Plan gives Norfolk assets mostly passing grades
- Luke Edwards
- Jul 18
- 3 min read

Luke Edwards
Advocate Correspondent
The path to maintaining Norfolk’s $5.5 billion in assets has become somewhat clearer now that councillors have approved its first full, comprehensive asset management plan.
An increasing priority from Queen’s Park, plans such as Norfolk’s take stock of all the municipally owned assets - from roads to arenas - determining their state and estimating the cost to maintain or replace the assets when they reach the end of their lifecycle. The idea is to get municipalities thinking about their future needs and planning in advance so big ticket items don’t come as a shock when it comes time to replace them.
Norfolk’s plan includes a mix of good and bad, though the bad is something most municipalities in the province are facing. It notes a $24 million a year renewal shortfall in levy assets, and a $9.6 million renewal shortfall for rate-supported assets.
The municipality has been making efforts to close that gap in recent years and has found some success with budget surpluses, successful grand applications, and increased investment income from rising interest rates. Budget decisions have also contributed.
“It is key that Norfolk continues to make progress in closing that gap,” said treasurer Amy Fanning.
As part of the approval of the asset management plan, councillors also approved a plan to include $3.4 million as a council-approved initiative in the proposed 2026 operating budget, and approved in principle annual increases of 2.5 per cent in the ensuing decade to close the gap.
That may sound like a lot of money, and it is in a lot of respects, but Fanning had a different take, given that recent years have seen more significant increases as the county has addressed major projects without a full asset management plan.
“The gains we’ve made in the last few years have allowed us to slow that number down a bit,” she said.

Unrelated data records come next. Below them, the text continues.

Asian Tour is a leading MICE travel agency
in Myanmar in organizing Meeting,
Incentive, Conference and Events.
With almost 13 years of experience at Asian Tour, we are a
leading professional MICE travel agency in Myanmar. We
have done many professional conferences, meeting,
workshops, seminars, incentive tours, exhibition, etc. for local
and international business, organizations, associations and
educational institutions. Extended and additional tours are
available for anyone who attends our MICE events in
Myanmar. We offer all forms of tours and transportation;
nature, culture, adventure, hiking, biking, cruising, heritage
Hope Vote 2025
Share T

The plan divides assets into five states of repair, ranging from very poor to very good, classifying 11 per cent of Norfolk’s assets in very poor condition.

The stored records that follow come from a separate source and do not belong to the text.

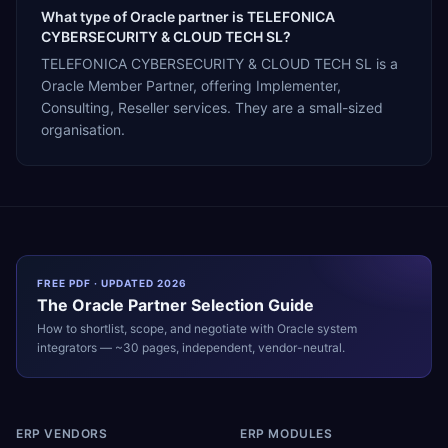
What type of Oracle partner is TELEFONICA
CYBERSECURITY & CLOUD TECH SL?
TELEFONICA CYBERSECURITY & CLOUD TECH SL is a
Oracle Member Partner, offering Implementer,
Consulting, Reseller services. They are a small-sized
organisation.
FREE PDF · UPDATED 2026
The
Oracle
Partner Selection Guide
How to shortlist, scope, and negotiate with
Oracle
system
integrators — ~30 pages, independent, vendor-neutral.
ERP VENDORS
ERP MODULES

“That’s a fairly low number, you’ve done a good job of trying to keep your assets in the green, through yellow through orange,” said consultant Andrea Clemencio.
More than half, 58 per cent, of the county’s assets are in either good or very good condition, the plan said.
Clemencio told councillors closing the infrastructure gap isn’t just a matter of finding more money. Municipalities can also adjust service levels, explore alternate service models or find ways to save money or combine assets.
“You don’t always have to own the assets that are providing those levels of service,” she said.
During the same June 12 meeting, staff also presented a report that offered a historical financial review. It was done at the request of Mayor Amy Martin, who made a motion about it last fall.
The review suggested a steadily improving financial picture.
“Ten years ago Norfolk faced real financial vulnerabilities,” said Fanning, adding reserve levels were dangerously low and in some cases in a negative balance position.
“That picture is beginning to change,” Fanning added.
Creating healthier reserve funds will help the municipality make better use of its asset management into the future. However, staff also pointed out that it’s only a forecast, and things change.
Asset management manager James Bokor said climate, master plans, and council changes could all lead to changes in the AMP.
“We are not fixed to these proposed levels of service forever, but we’ve got a great starting point,” he said.